Cuando las grandes pantallas se oscurecieron y mientras quienes las habían utilizado comenzaban a empaquetar sus costosos instrumentos con la incrédula y amarga expresión de quien no entiende las razones por las que sus esfuerzos no son apreciados, Dan Parker llamó con un gesto a su ayudante.

—¿Contamos con alguien que sepa hacer algo más que hablar por teléfono o apretar una tecla…? —inquirió—. ¿Algún auténtico profesional de los de la vieja escuela?

—Jules Carrière.

—Pues que aproveche los ratos que Villard pasa en el bar y registre su estudio procurando no mover ni un solo papel. O yo no conozco a la gente, o ese pobre hombre, que está fascinado por la misteriosa dama que le tomó el pelo, habrá caído en la tentación de hacerle un retrato. Que lo busque y me envíe una copia sin que se entere… ¿Cree que lo conseguirá?

—Carrière siempre ha hecho muy bien su trabajo.

—Pues sorprende que siga trabajando para nosotros.

Jules Carrière era, en efecto, un auténtico profesional de la vieja escuela que siempre había hecho muy bien su trabajo, y al comprobar que el arquitecto parecía ser un hombre tan extremadamente meticuloso que no tardaría en advertir que un intruso había estado hurgando en sus papeles, decidió no tocarlos.

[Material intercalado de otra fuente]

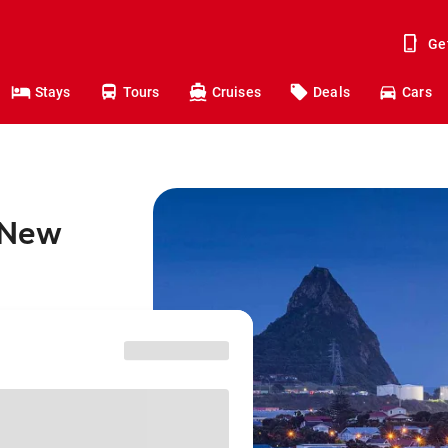
Ge
Stays
Tours
Cruises
Deals
Cars
o New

Le constaba que el hombre era un animal de costumbres, y pensó que si alguien llevaba toda una vida dibujando sobre el mismo tablero raro sería que lo hiciera en cualquier otro lugar.

Debido a ello, lo único que hizo fue ocultar entre unos libros una pequeña cámara de alta definición que enfocaba directamente la mesa de dibujo y que estaría grabando hora tras hora y día tras día hasta que en aquel espacio hiciera su aparición el rostro femenino que al parecer manejaba los hilos de una peligrosa organización terrorista.